Il lessico di Donato trabocca di paronomasie involontarie e di malapropismi, sostituisce parole con altre aventi un suono simile ma di significato completamente diverso, il cui uso produce effetti comici: «sarò breve e circonciso», «mangia con avidigia», «sul mio moto fuggone mi sento un leone». L’archetipo cinematografico del genere è Totò (e, retrocedendo, Eduardo e un certo suo teatro). Una gag di «Totò a colori» (di Steno, 1952, selezionato tra i cento film italiani da salvare) è tutta giocata sulla deformazione del cognome Trombetta in Trombone. In un dialogo c’è lo scambio: «Prima facevo l’ostetrico, ho cambiato lavoro» e «Ha fatto bene, con le ostriche si guadagna poco». Donato sfoggia citazioni banali o improprie che aspirano a nobilitare il suo eloquio: «Undicesimo comandamento della Bibbia»; «Mia moglie è una strega» (rifacendo il verso a un film con il medesimo titolo del 1980) e aggiungendo «e mia suocera è una stronza». Lo stesso fa l’omologo Tirzan, juventino, che qualifica il suo idolo calcistico Virdis, nato in Sardegna, dell’epiteto di «Tamburine sardo», con la vocale finale del sostantivo affievolita (si intitola «Il Tamburino sardo» un racconto mensile del «Cuore» di De Amicis, in cui un eroico ragazzo sardo, arruolato nell’esercito piemontese, per portare a termine una missione che gli è stata affidata paga il prezzo altissimo dell’amputazione di una gamba, ferita e sforzata fino alle estreme conseguenze). «I pali della porta avversaria vibreranno al nono grado della Scala Mercalli», conclude soddisfatto Tirzan. In questa lingua non mancano gli inserti in inglese (naturalmente stravolto), il nostro Donato aspira a una caratura internazionale e pretende di conoscere le lingue, cantando così: «I just love now tohivoschenenau / Beloved too big for youuuu». «Sciot» per «Shut up» ‘stai zitto’ (in inglese) e «Raus» ‘fuori’ (in tedesco) urla a un malcapitato che vorrebbe rifiutarsi di portare con sé allo stadio uova marce e puzzolenti da lanciare in campo.
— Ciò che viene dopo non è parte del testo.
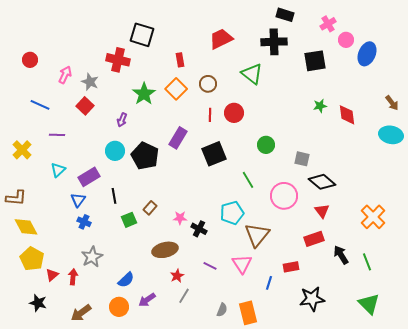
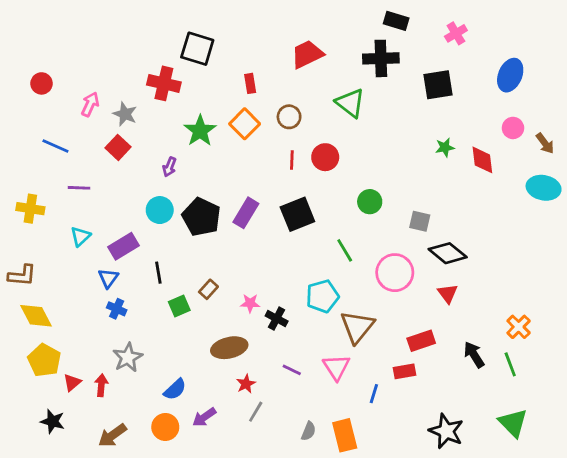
pink circle: (346, 40) -> (513, 128), moved
purple rectangle: (178, 138) -> (246, 213), moved
yellow cross: (22, 150) -> (30, 209), turned -36
orange cross: (373, 217) -> (519, 327), moved, size x0.7
red rectangle: (314, 239) -> (421, 341), moved
black star: (312, 299) -> (446, 431), moved, turned 30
La commedia all’italiana raccoglie e asseconda quel che accade nella realtà linguistica (e extralinguistica), come ha suggerito Tullio De Mauro. E così facendo lo proietta ad una platea estesa, esaltando il ruolo che il cinema svolge all’interno dei fenomeni di ristrutturazione linguistica in atto nella società italiana.